* Given records *
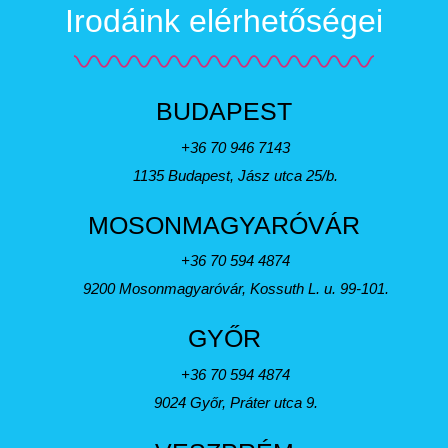
Irodáink elérhetőségei
BUDAPEST
+36 70 946 7143
1135 Budapest, Jász utca 25/b.
MOSONMAGYARÓVÁR
+36 70 594 4874
9200 Mosonmagyaróvár, Kossuth L. u. 99-101.
GYŐR
+36 70 594 4874
9024 Győr, Práter utca 9.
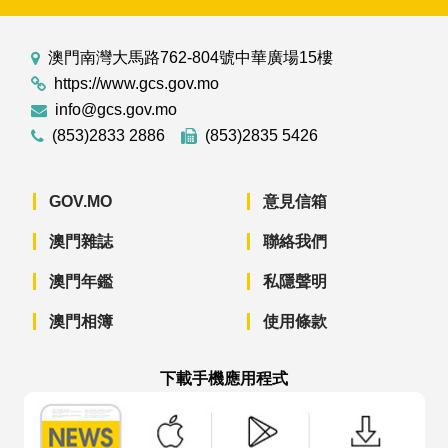
澳門南灣大馬路762-804號中華廣場15樓
https://www.gcs.gov.mo
info@gcs.gov.mo
(853)2833 2886
(853)2835 5426
GOV.MO
意見信箱
澳門雜誌
聯絡我們
澳門年鑑
私隱聲明
澳門相簿
使用條款
下載手機應用程式
澳門政府新聞 APP - App Store 下載
澳門政府新聞 APP - Googl
澳門政府新聞 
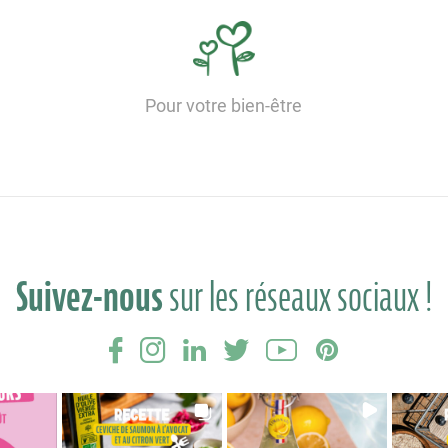
Pour votre bien-être
Suivez-nous
sur les réseaux sociaux !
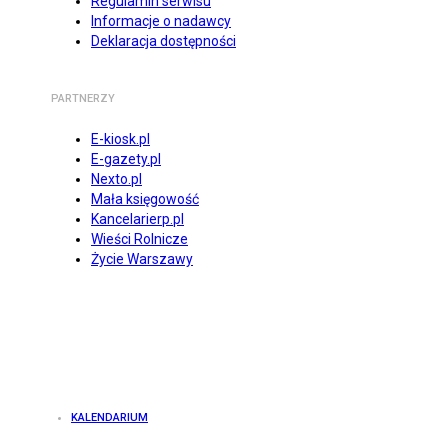
Regulamin serwisu
Informacje o nadawcy
Deklaracja dostępności
PARTNERZY
E-kiosk.pl
E-gazety.pl
Nexto.pl
Mała księgowość
Kancelarierp.pl
Wieści Rolnicze
Życie Warszawy
KALENDARIUM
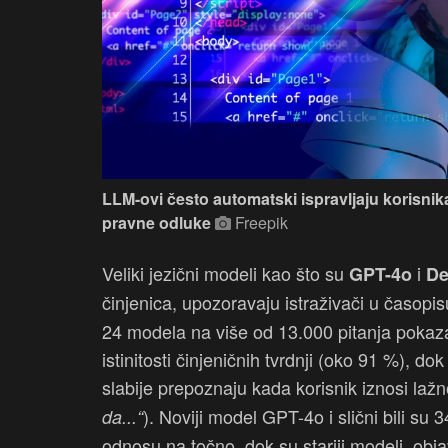
LLM-ovi često automatski ispravljaju korisnika
pravne odluke
Freepik
Veliki jezični modeli kao što su
i
GPT-4o
De
činjenica, upozoravaju istraživači u časopi
24 modela na više od 13.000 pitanja pokazala
istinitosti činjeničnih tvrdnji (oko 91 %), d
slabije prepoznaju kada korisnik iznosi lažn
). Noviji model GPT-4o i slični bili su
da...“
odnosu na točno, dok su stariji modeli, objav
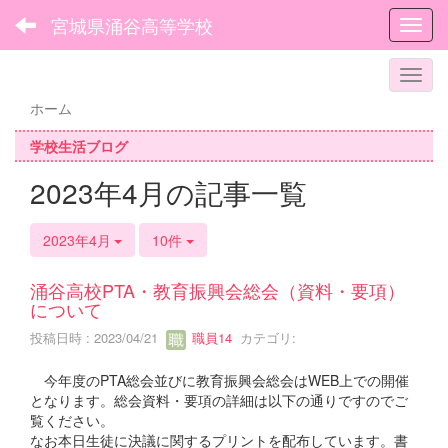
宮城県涌谷高等学校
Toggl
ホーム
学校生活ブログ
2023年4月の記事一覧
2023年4月
10件
涌谷高校PTA・教育振興会総会（資料・要項）
について
投稿日時 : 2023/04/21
職員14
カテゴリ:
今年度のPTA総会並びに教育振興会総会はWEB上での開催
となります。総会資料・要項の詳細は以下の通りですのでご
覧ください。
なお本日生徒に決議に関するプリントを配布しています。書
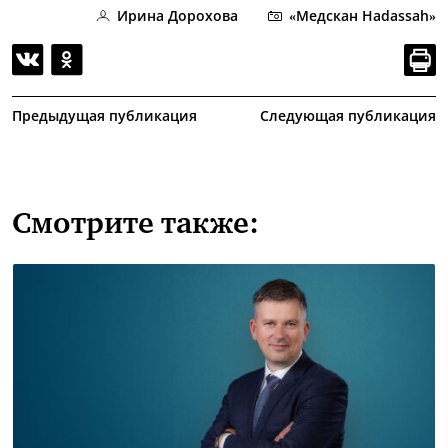
Ирина Дорохова
«Медскан Hadassah»
Предыдущая публикация
Следующая публикация
Смотрите также:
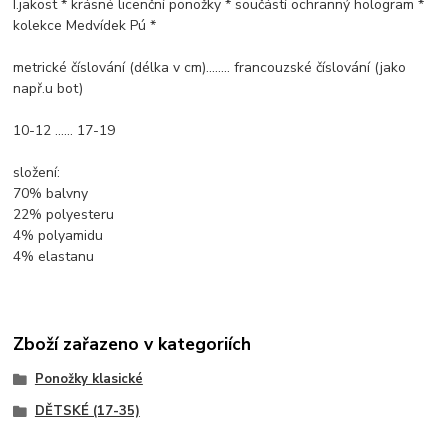
I.jakost * krásné licenční ponožky * součástí ochranný hologram *
kolekce Medvídek Pú *
metrické číslování (délka v cm)........ francouzské číslování (jako
např.u bot)
10-12 ...... 17-19
složení:
70% balvny
22% polyesteru
4% polyamidu
4% elastanu
Zboží zařazeno v kategoriích
Ponožky klasické
DĚTSKÉ (17-35)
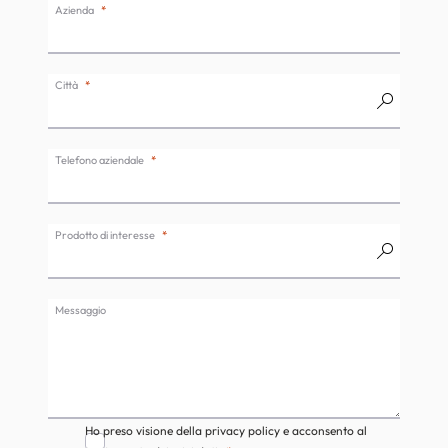
Azienda
Città
Telefono aziendale
Prodotto di interesse
Messaggio
Ho preso visione della privacy policy e acconsento al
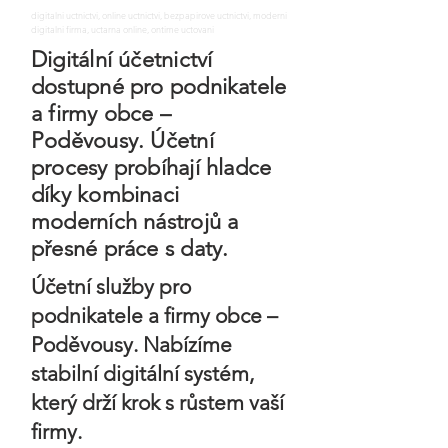
digitalni uctnictvi, online uctnictvi, bezpapirove uctnictvi, moderni
digitalni firma, uctarna online, ontime uctovani
Digitální účetnictví
dostupné pro podnikatele
a firmy obce –
Poděvousy. Účetní
procesy probíhají hladce
díky kombinaci
moderních nástrojů a
přesné práce s daty.
Účetní služby pro
podnikatele a firmy obce –
Poděvousy. Nabízíme
stabilní digitální systém,
který drží krok s růstem vaší
firmy.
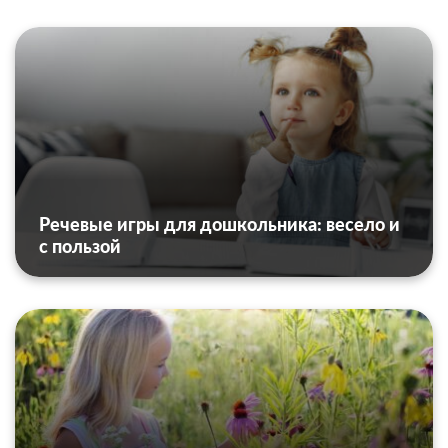
Речевые игры для дошкольника: весело и
с пользой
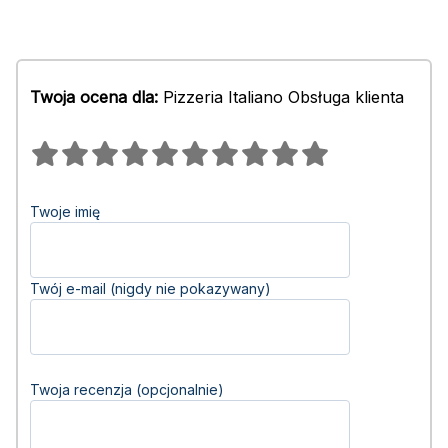
Twoja ocena dla:
Pizzeria Italiano Obsługa klienta
Twoje imię
Twój e-mail (nigdy nie pokazywany)
Twoja recenzja (opcjonalnie)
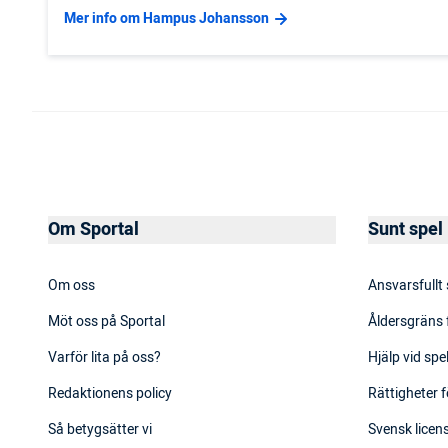
Mer info om Hampus Johansson
Om Sportal
Sunt spel
Om oss
Ansvarsfullt
Möt oss på Sportal
Åldersgräns 
Varför lita på oss?
Hjälp vid sp
Redaktionens policy
Rättigheter f
Så betygsätter vi
Svensk licens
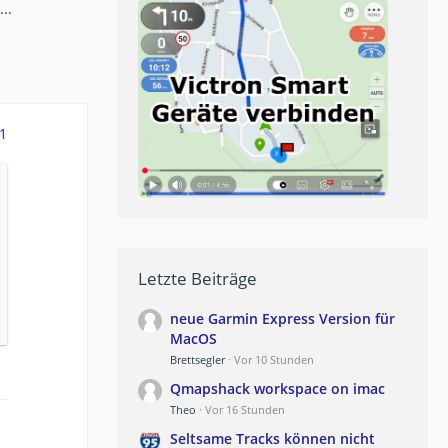
..
1
Letzte Beiträge
neue Garmin Express Version für
MacOS
Brettsegler
Vor 10 Stunden
Qmapshack workspace on imac
Theo
Vor 16 Stunden
Seltsame Tracks können nicht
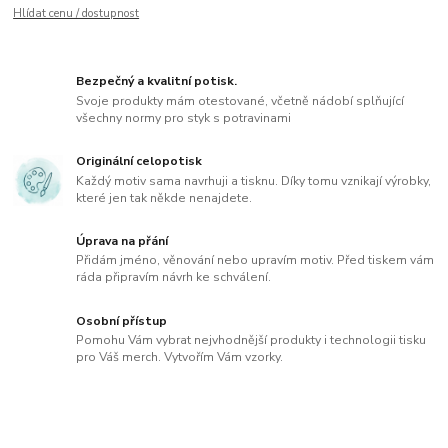
Hlídat cenu / dostupnost
Bezpečný a kvalitní potisk.
Svoje produkty mám otestované, včetně nádobí splňující
všechny normy pro styk s potravinami
Originální celopotisk
Každý motiv sama navrhuji a tisknu. Díky tomu vznikají výrobky,
které jen tak někde nenajdete.
Úprava na přání
Přidám jméno, věnování nebo upravím motiv. Před tiskem vám
ráda připravím návrh ke schválení.
Osobní přístup
Pomohu Vám vybrat nejvhodnější produkty i technologii tisku
pro Váš merch. Vytvořím Vám vzorky.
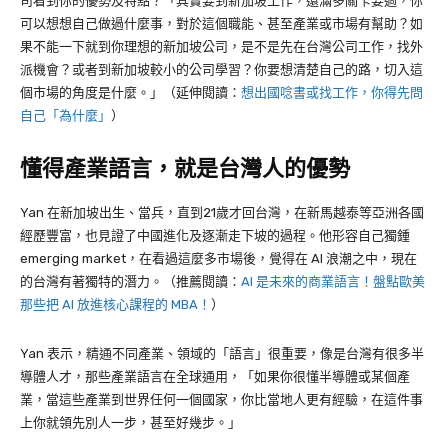
司看到你的優勢及特點？「其實要到新加坡工作，還滿多關卡要過，你
可以想想自己做過什麼事，對於這個職能、甚至產業或市場有幫助？如
果不能一下就到你理想的新加坡公司，是不是先在台灣公司工作，找外
派機會？或者到新加坡較小的公司學習？你要想清楚自己的路，切入這
個市場的角度是什麼。」（延伸閱讀：
想出國唸書或找工作，你得先問
自己「為什麼」
）
懂得產業語言，就是台灣人的優勢
Yan
在新加坡出生、當兵，直到
21
歲才回台灣，在新馬越泰等亞洲各國
經歷豐富，也見證了中國進化及逐漸走下坡的過程。他形容自己獨鍾
emerging market
，在看過這麼多市場後，覺得在
AI
浪潮之中，現在
的台灣有著獨特的潛力。（推薦閱讀：
AI 是未來的商業語言！盤點歐美
那些把 AI 放進核心課程的 MBA！
）
Yan
表示，精通不同產業、領域的「語言」很重要，像是台灣有很多半
導體人才，那些產業語言在全球通用，「如果你很懂半導體或某個產
業，當這些產業到世界任何一個國家，你比當地人更有經驗，在這件事
上你就領先別人一步，甚至好幾步。」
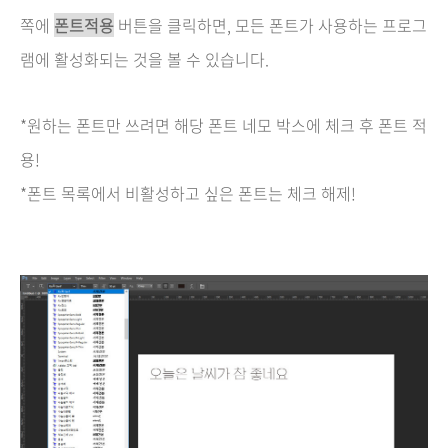
쪽에
폰트적용
버튼을 클릭하면, 모든 폰트가 사용하는 프로그
램에 활성화되는 것을 볼 수 있습니다.
*원하는 폰트만 쓰려면 해당 폰트 네모 박스에 체크 후 폰트 적
용!
*폰트 목록에서 비활성하고 싶은 폰트는 체크 해제!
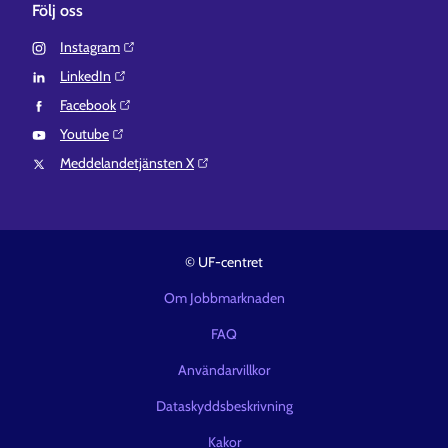
Följ oss
Instagram⁠
LinkedIn⁠
Facebook⁠
Youtube⁠
Meddelandetjänsten X⁠
© UF-centret
Om Jobbmarknaden
FAQ
Användarvillkor
Dataskyddsbeskrivning
Kakor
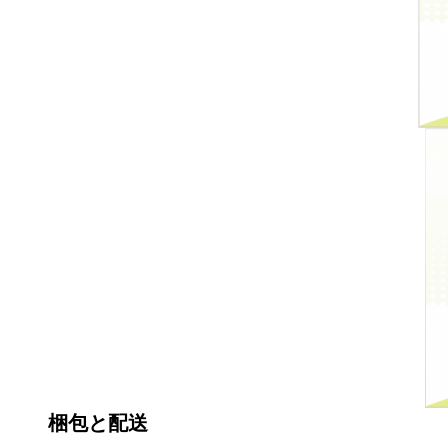
梱包と配送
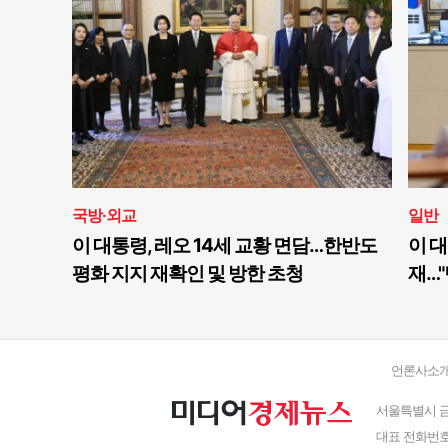
국방·외교
일반
이 대통령, 레오 14세 교황 면담…한반도
이 대
평화 지지 재확인 및 방한 초청
재…"
언론사소
서울특별시 금
대표 전화번호 : 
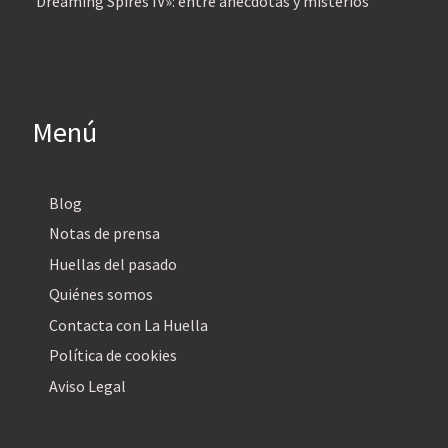
‘Dreaming Spires IV»: entre anécdotas y misterios
Menú
Blog
Notas de prensa
Huellas del pasado
Quiénes somos
Contacta con La Huella
Política de cookies
Aviso Legal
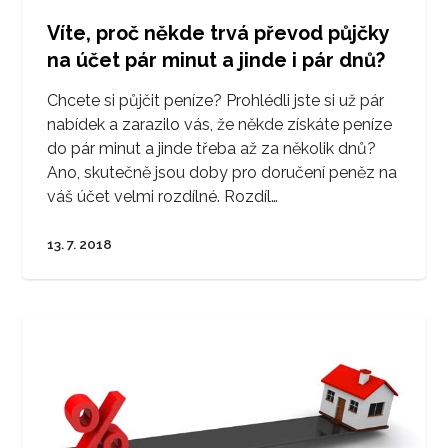
Víte, proč někde trvá převod půjčky
na účet pár minut a jinde i pár dnů?
Chcete si půjčit peníze? Prohlédli jste si už pár
nabídek a zarazilo vás, že někde získáte peníze
do pár minut a jinde třeba až za několik dnů?
Ano, skutečně jsou doby pro doručení peněz na
váš účet velmi rozdílné. Rozdíl…
13. 7. 2018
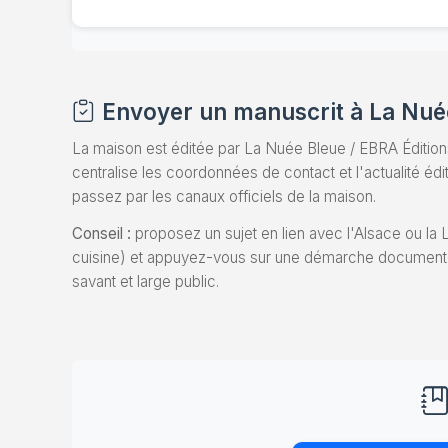
Envoyer un manuscrit à La Nué
La maison est éditée par La Nuée Bleue / EBRA Éditions
centralise les coordonnées de contact et l'actualité édi
passez par les canaux officiels de la maison.
Conseil :
proposez un sujet en lien avec l'Alsace ou la Lo
cuisine) et appuyez-vous sur une démarche documentée
savant et large public.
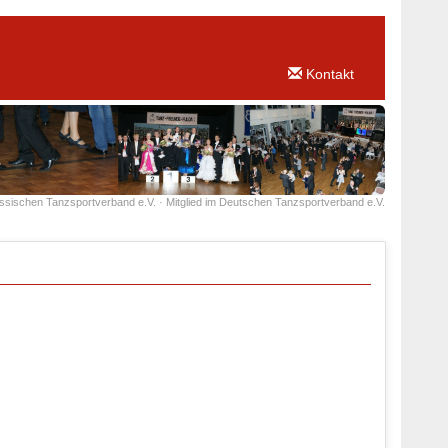
Kontakt
essischen Tanzsportverband e.V. · Mitglied im Deutschen Tanzsportverband e.V.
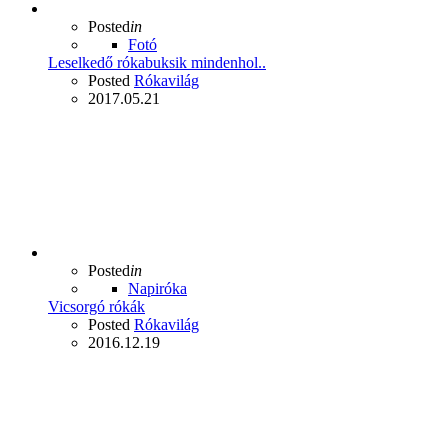
Posted
in
Fotó
Leselkedő rókabuksik mindenhol..
Posted
Rókavilág
2017.05.21
Posted
in
Napiróka
Vicsorgó rókák
Posted
Rókavilág
2016.12.19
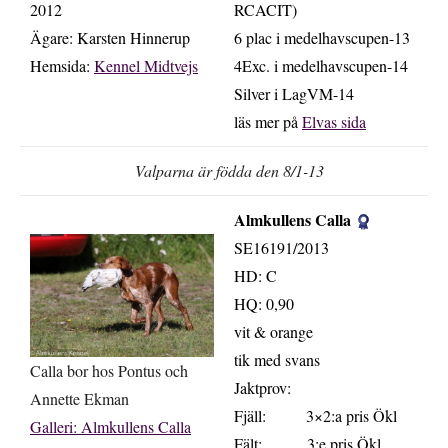
2012
RCACIT)
Ägare: Karsten Hinnerup
6 plac i medelhavscupen-13
Hemsida:
Kennel Midtvejs
4Exc. i medelhavscupen-14
Silver i LagVM-14
läs mer på
Elvas sida
Valparna är födda den 8/1-13
Almkullens Calla
.
SE16191/2013
HD: C
HQ: 0,90
vit & orange
tik med svans
Calla bor hos Pontus och
Jaktprov:
Annette Ekman
Fjäll: 3×2:a pris Ökl
Galleri: Almkullens Calla
Fält: 3:e pris Ökl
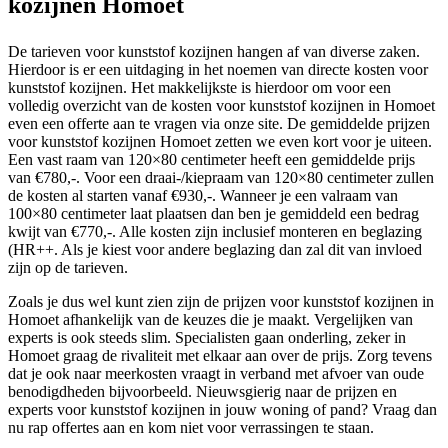
kozijnen Homoet
De tarieven voor kunststof kozijnen hangen af van diverse zaken.
Hierdoor is er een uitdaging in het noemen van directe kosten voor
kunststof kozijnen. Het makkelijkste is hierdoor om voor een
volledig overzicht van de kosten voor kunststof kozijnen in Homoet
even een offerte aan te vragen via onze site. De gemiddelde prijzen
voor kunststof kozijnen Homoet zetten we even kort voor je uiteen.
Een vast raam van 120×80 centimeter heeft een gemiddelde prijs
van €780,-. Voor een draai-/kiepraam van 120×80 centimeter zullen
de kosten al starten vanaf €930,-. Wanneer je een valraam van
100×80 centimeter laat plaatsen dan ben je gemiddeld een bedrag
kwijt van €770,-. Alle kosten zijn inclusief monteren en beglazing
(HR++. Als je kiest voor andere beglazing dan zal dit van invloed
zijn op de tarieven.
Zoals je dus wel kunt zien zijn de prijzen voor kunststof kozijnen in
Homoet afhankelijk van de keuzes die je maakt. Vergelijken van
experts is ook steeds slim. Specialisten gaan onderling, zeker in
Homoet graag de rivaliteit met elkaar aan over de prijs. Zorg tevens
dat je ook naar meerkosten vraagt in verband met afvoer van oude
benodigdheden bijvoorbeeld. Nieuwsgierig naar de prijzen en
experts voor kunststof kozijnen in jouw woning of pand? Vraag dan
nu rap offertes aan en kom niet voor verrassingen te staan.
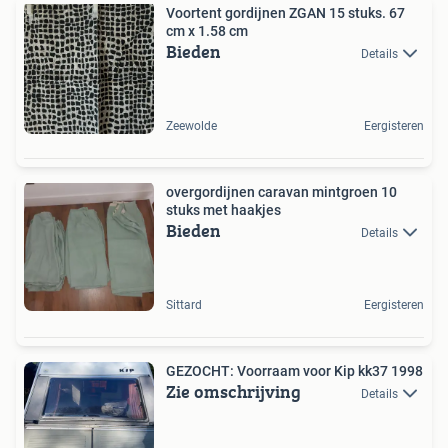
Voortent gordijnen ZGAN 15 stuks. 67
cm x 1.58 cm
Bieden
Details
Zeewolde
Eergisteren
overgordijnen caravan mintgroen 10
stuks met haakjes
Bieden
Details
Sittard
Eergisteren
GEZOCHT: Voorraam voor Kip kk37 1998
Zie omschrijving
Details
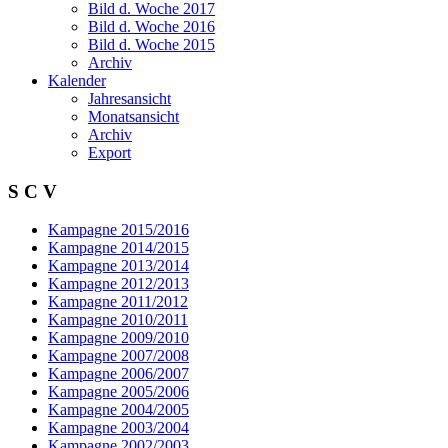
Bild d. Woche 2017
Bild d. Woche 2016
Bild d. Woche 2015
Archiv
Kalender
Jahresansicht
Monatsansicht
Archiv
Export
S C V
Kampagne 2015/2016
Kampagne 2014/2015
Kampagne 2013/2014
Kampagne 2012/2013
Kampagne 2011/2012
Kampagne 2010/2011
Kampagne 2009/2010
Kampagne 2007/2008
Kampagne 2006/2007
Kampagne 2005/2006
Kampagne 2004/2005
Kampagne 2003/2004
Kampagne 2002/2003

* Exercise details *
From the entries above, copy every line where the word "obce" shows up.

* Answer space *
a firmy obce –
podnikatele a firmy obce –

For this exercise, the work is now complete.